I would resolve this case by adopting the reasoning of the Pennsylvania Supreme Court in In re Adoption of Singer, 457 Pa. 518, 326 A.2d 275 (1974), a case factually similar to the instant controversy. In Singer, the natural father and natural mother, Frederick and Shirley Singer, were divorced in New Jersey, and custody of their minor daughter was awarded to the mother. Upon the mother’s remarriage to Thomas Forbes, the natural father executed an agreement modifying the earlier separation agreement to provide that he would consent to the adoption of his daughter by Forbes and that his visitation rights would continue. The Forbes thereafter filed a petition for adoption in Pennsylvania, and the trial court denied the petition because the natural father’s consent was not unconditional.
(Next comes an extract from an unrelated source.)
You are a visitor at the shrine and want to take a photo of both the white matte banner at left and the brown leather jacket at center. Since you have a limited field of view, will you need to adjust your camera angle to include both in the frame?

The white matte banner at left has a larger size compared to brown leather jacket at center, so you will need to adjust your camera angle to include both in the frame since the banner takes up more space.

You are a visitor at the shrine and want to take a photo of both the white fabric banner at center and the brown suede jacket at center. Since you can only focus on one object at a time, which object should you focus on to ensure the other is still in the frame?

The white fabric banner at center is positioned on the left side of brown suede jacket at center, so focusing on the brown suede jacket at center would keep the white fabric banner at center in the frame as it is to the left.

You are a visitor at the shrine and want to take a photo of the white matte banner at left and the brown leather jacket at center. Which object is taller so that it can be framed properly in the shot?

The Forbes then obtained the natural father’s signature to an unconditional form of consent and, relying upon that document, again petitioned the Pennsylvania court for a decree of adoption, and the trial court entered an adoption decree. Approximately six months later the natural father filed a petition to open the decree on the basis that he had received no notice of the adoption hearing and that his signature had been obtained by deception. At the hearing to open the adoption decree, the natural father testified that Thomas Forbes told him that the judge had been informed of all the conditions that were involved in the adoption and that the new consent form had the same meaning as the one previously executed by the natural father. The trial court concluded that there was a mutual mistake of fact and law between the parties as to the legal effect and consequences of the adoption decree and ordered that the decree be opened. The Pennsylvania Supreme Court affirmed, reasoning as follows:

A decree of adoption here would terminate forever all relations between [the daughter] and her natural father. For all purposes, legal and practical, she would be dead to [the natural father] and he would lose his right ever to see her again or ever to know of her whereabouts .... The [natural] father simply did not consent to such an adoption. The record clearly indicates that from the time that he first agreed to an adoption in the amendment of the New Jersey divorce decree, [the natural father] never intended to give up his parental rights. Although his signature did appear on the unconditional consent form, it was nevertheless conditioned upon the retention of these rights.
* * * * * *
The problem is that the preservation of these rights, even through an informal agreement, or on a goodwill basis, con*262flicts with the incident of complete control and custody of an adopted child by an adopting parent as contemplated by law. We cannot say that a consent conditioned upon the preservation of certain rights with respect to the child is sufficient to effectively establish the statutorily required consent. The severance of natural ties occasioned by adoption is of such obvious finality as to demand clear and unequivocal consent by a natural parent and we believe that [the natural father’s] consent here was insufficient.

457 Pa. at 524, 326 A.2d at 278; see also McCormick v. State, 218 Neb. 338, 354 N.W.2d 160 (1984) (relinquishment for adoption not voluntary and hence invalid where natural parents were told that they had a chance to see their son through an “open adoption” — an adoption in which the natural parents continue to have contact with the child — if they signed a relinquishment, and natural parents executed their relinquishment on that representation); McLaughlin v. Strickland, 279 S.C. 513, 309 S.E.2d 787 (S.C.App.1983) (natural father’s execution of a consent to adoption was not valid where the consent was qualified by father’s intent to retain parental visitation with child).

Given the state of the record in this case, the juvenile court’s determination that D.J. T.’s consent was knowingly, intelligently, and voluntarily made is manifestly contrary to the evidence and should be reversed. I accordingly would reverse the judgment of the Denver Juvenile Court and remand the matter to that court with directions to set aside the decree of adoption on the basis that the natural father’s consent was not knowingly, intelligently, and voluntarily made.

I am authorized to say that Chief Justice ROVIRA and Justice ERICKSON join in this dissent.